The sudden and unexpected resignation of Nicola Sturgeon has exposed the lack of preparedness. She hasn’t left much of a legacy. As with so much of SNP and Scottish Government policy since Brexit, we have had lots of soundbites and few details. As Kirsty says it’s time SNP got serious on independence in EU. So far none of the candidates have provided a badly needed plan. All of Scotland needs to see what a plan for rejoining the EU would be. Until we see such plans & details there is not going to be a growth in support for independence.
Andrew Anderson says
This is all very cogent, and reminds us of the SNP’s confusion and intellectual dishonesty. However, it puts the cart of EU membership before the horse of independence.

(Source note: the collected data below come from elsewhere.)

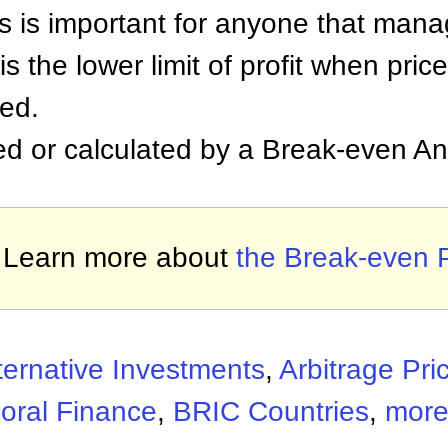
is is important for anyone that mana
s the lower limit of profit when pric
ed.
d or calculated by a Break-even Ana
Learn more about
the Break-even 
ternative Investments
,
Arbitrage Pri
oral Finance
,
BRIC Countries
,
more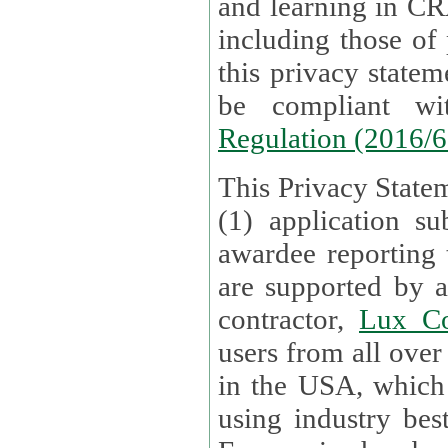
and learning in CRAs require the processing of personal data,
including those of
this privacy statement and associated policies are designed to
be compliant w
Regulation (2016/
This Privacy Statem
(1) application su
awardee reporting
are supported by 
contractor,
Lux Co
users from all over the globe are received directly i
in the USA, which
using industry best practices for data security. The Bel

Independence would simply mean that a new sovereign state was created. That state would I take it have at least one, directly elected parliamentary chamber. What that hypothetical body would decide to do about EU membership, or what currency to use, or all the other issues facing it, is impossible to know now. What party or parties would form its government? Would they be parties that exist today? Why would the SNP be one of them, when its whole purpose would have been achieved? There’s no French or Danish national party – or UK one for that matter (UKIP was something else). I know the SNP’s policy is for EU membership, but so what? Anyone voting for independence would be voting for just that, with all the other vital questions to be decided later by a parliament that doesn’t yet exist in a country that doesn’t yet exist. To some that will seem reckless; they will therefore support the status quo.
I’m confident that Yes would have won in 2014 had the campaign aimed for broad church support rather than giving the strong impression that support for independence was also support for the SNP and its perpetuation in power after independence. I think this showed a fundamental misunderstanding of what independence means. It is surely an existential question: does UK sovereignty, which, like the SNP, pre-dates the EU’s formation, somehow depend on membership or non-membership of the EU, or for that matter of NATO, the UN or the WTO? If it doesn’t, why should Scotland’s? And what will an SNP campaigner in a future referendum say to someone who’s pro-independence but anti-EU membership?
Absolutely right. Given the confusion over the SNP stance and whether their vision of an independent Scotland would meet the criteria to join the EU or not, the pragmatic option now for anyone pro-EU is to push the UK to rejoin. There is clear electorate will for this and all we need is the political will to follow. It is only a matter of time. With the independence argument, that timeline only gets less clear.